And June already here, so bitter sweet, so many good-byes, it breaks my heart even still.
So, (until I can slow things down a bit) I offer you this recipe gem, one that is always delicious, as long as you use good ingredients. The recipe uses fresh arugula, my favorite green.
Since May, I've been buying my arugula at a little farm in Boxborough called, Burrough’s Farm. It is on land owned by Bryon Clemence, and it's truly one of those you can't there from here kind of places.
Bryon (spelled with a "yo" not an "ia") is as characteristic a New England farmer as they come--of indeterminant age, wiry, laconic as hell, with an enigmatic slightly condescending smile.
He brings his organic produce to the farmers market up the street from my house, but he also sells it out a dark shed on his website-lacking farm. Just try to find it--I dare you.
The recipe comes from Patricia Wells, my first love (of food writers, that is). I bought one of her cookbooks in 1993 when it first came out and have been cooking from it ever since. It's called Patricia Well's Trattoria, and it contains recipes from lovable trattorias she visited in Italy.
Wells is alive and, well, well--and still living in Paris, and still cooking and writing, I'm happy to report.
Here is a slightly adapted version of her
Pasta with Arugula, Tomatoes, and Shaved Parmigiana
1 2oz. chunk of Italian Parmigiano Reggiano (look for a piece that is a mellow yellow and with not too much thickness of rind).
4 cups (more if you love arugula) stemmed arugula leaves, washed, dried and coarsely chopped or torn (use the freshest leaves you can find. Buy arugula at a farmstand or farmers market in season. Wash in several changes of water until all the grit is gone).
1/4 cup evoo (check the harvest date on the olive oil bottle--you don't want oil that is older than a year if possible.
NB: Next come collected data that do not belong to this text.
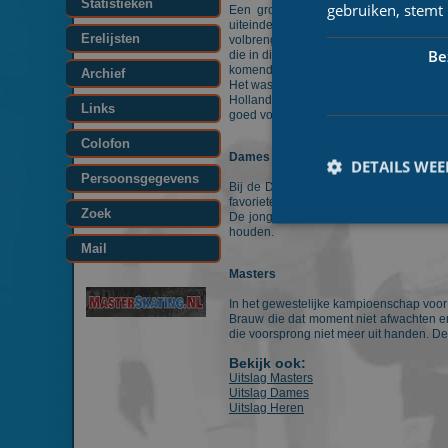
Statistieken
gebruiken, stemt
Een groot en sterk deelnemersveld dus
uiteindelijke uitslag kwam er dan ook g
Erelijsten
volbrengen. Het was een kopgroep van n
Be
die in die kopgroep ontbrak was topsprin
komende aanvallen constant te pareren, e
Archief
Het was in de sprint van de kopgroep a
Holland/Utrecht kon laten kronen. Het 
Links
goed voor de bronzen medaille.
Colofon
Dames
DETAILS WE
Persoonsgegevens
Bij de Dames was Mariska Huisman zoals
favorietenrol kon verzilveren. Na 35 ro
Zoek
De jonge, pas 15-jarige, Irene Schoute
houden.
Mail
Masters
Prestatiecookies wor
In het gewestelijke kampioenschap voor 
niet worden gebruikt 
Brauw die dat moment niet afwachten en 
die voorsprong niet meer uit handen. De
Naam
Bekijk ook:
Uitslag Masters
_ga
Uitslag Dames
Uitslag Heren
Store it out of the light and in a cool place--not the top of the stove, which looks great but is bad for the oil).
4 ripe plum tomatoes (use tomatoes in season if possible, but whole, canned San Marzano's are OK. If tomatoes are out of season and you don't like to use canned, leave them out).
3 tbls. coarse sea salt
1 lb fresh pasta: tonnarelli (looks like square spaghetti), fettucine, tagliatelle, something with some surface area to grab the arugula. Ordinary spaghetti is too round and slippery.
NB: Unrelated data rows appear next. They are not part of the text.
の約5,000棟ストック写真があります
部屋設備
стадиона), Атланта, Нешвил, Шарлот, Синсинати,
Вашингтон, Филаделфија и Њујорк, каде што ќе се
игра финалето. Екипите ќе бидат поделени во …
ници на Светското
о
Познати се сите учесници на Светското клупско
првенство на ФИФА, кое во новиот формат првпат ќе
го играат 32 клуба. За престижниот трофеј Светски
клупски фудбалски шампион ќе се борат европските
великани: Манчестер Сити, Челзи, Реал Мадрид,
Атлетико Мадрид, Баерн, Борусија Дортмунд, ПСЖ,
Fine sea salt and freshly ground black pepper.
Bring water in your pasta pot (about 6 qts.) to a rolling boil, and as the water is heating up place a large serving bowl over the pot so the bowl heats up too.
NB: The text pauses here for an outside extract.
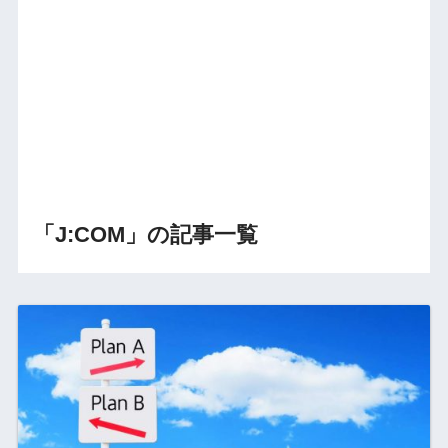
「J:COM」の記事一覧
Meanwhile, using a vegetable peeler, shave the chunk of parmigiana into long thick strips and deposit 1/2 of it into the bowl on top of the pasta pot.
Add the arugula, the tomatoes, and the oil and toss it all together.
Remove the bowl and add the coarse salt to the pasta water (if you haven't already) and cook the fresh pasta for a few minutes, until tender, then drain.
Add the drained pasta to the big bowl, toss, and season well with the fine sea salt and pepper.
Divide up the pasta and top each serving with the remaining 1/2 of the parmigiana.
Serve immediately with extra black pepper.
It's a wonderful spring pasta dish--even if it is June.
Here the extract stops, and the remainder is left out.